This week, global markets have been boosted by renewed hopes of a peace deal between the US and Iran. On Wednesday indices across the UK and Europe jumped 2-3% while the S&P 500 in the US reached a new record high. Trump said he was pausing “Project Freedom”, his operation to protect ships moving through the strait, to enable a “complete and final agreement” with Tehran. Fresh hopes that the Strait of Hormuz could reopen pushed oil prices sharply lower, with crude briefly falling below $100 per barrel as concerns over supply disruptions eased. In the UK market, particularly, the improvement in sentiment supported most major equity sectors, with energy stocks the notable exception, reflecting the decline in crude prices.
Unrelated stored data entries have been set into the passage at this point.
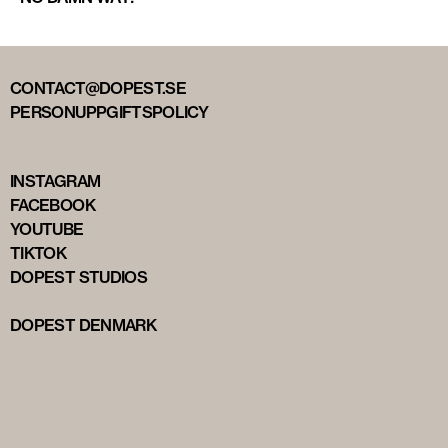
CONTACT@DOPEST.SE
PERSONUPPGIFTSPOLICY
INSTAGRAM
FACEBOOK
YOUTUBE
TIKTOK
DOPEST STUDIOS
DOPEST DENMARK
Commenting on the negotiations, the US president posted on his Truth Social platform that if Iran agrees to the deal, then the current conflict will come to a swift end and passage through the critical Strait of Hormuz will immediately resume but if they do not military action will resume with heightened intensity. The latter comments were broadly shrugged off by global traders, particularly in Asia where the Nikkei touched new highs on Thursday. We may still see periods of back‑and‑forth before a deal is ultimately reached; however, the fact that both sides remain in active dialogue is encouraging and suggests the situation is moving toward a resolution.
Corporate earnings have continued to deliver in the first quarter, helping sustain market momentum despite heightened geopolitical tensions. AMD, the multinational semiconductor company, exceeded expectations as demand drove a 38% year‑on‑year increase in revenues, underpinned by strong data‑centre growth. Walt Disney and Uber also beat forecasts, highlighting the underlying strength of corporate fundamentals. In the UK, Shell posted above‑forecast first‑quarter profits of $6.9bn and announced a $3.0bn share buyback alongside a 5% dividend increase, reflecting elevated energy prices following the US‑Iran conflict.
Today, voters across the UK will head to the polls for local elections, an event that investors are monitoring closely for signs of growing political pressure on Prime Minister Keir Starmer and the governing Labour Party. Market participants are particularly focused on whether Labour suffers heavy losses, which could fuel speculation that confidence in Starmer’s leadership is beginning to weaken among MPs and party officials. Despite the political uncertainty, however, much of the negative sentiment appears to have already been reflected in UK government bonds, or gilts.
Later this week, we’ll also get US non‑farm payrolls, the latest unemployment figures, and more earnings updates from major companies including Toyota and Sony.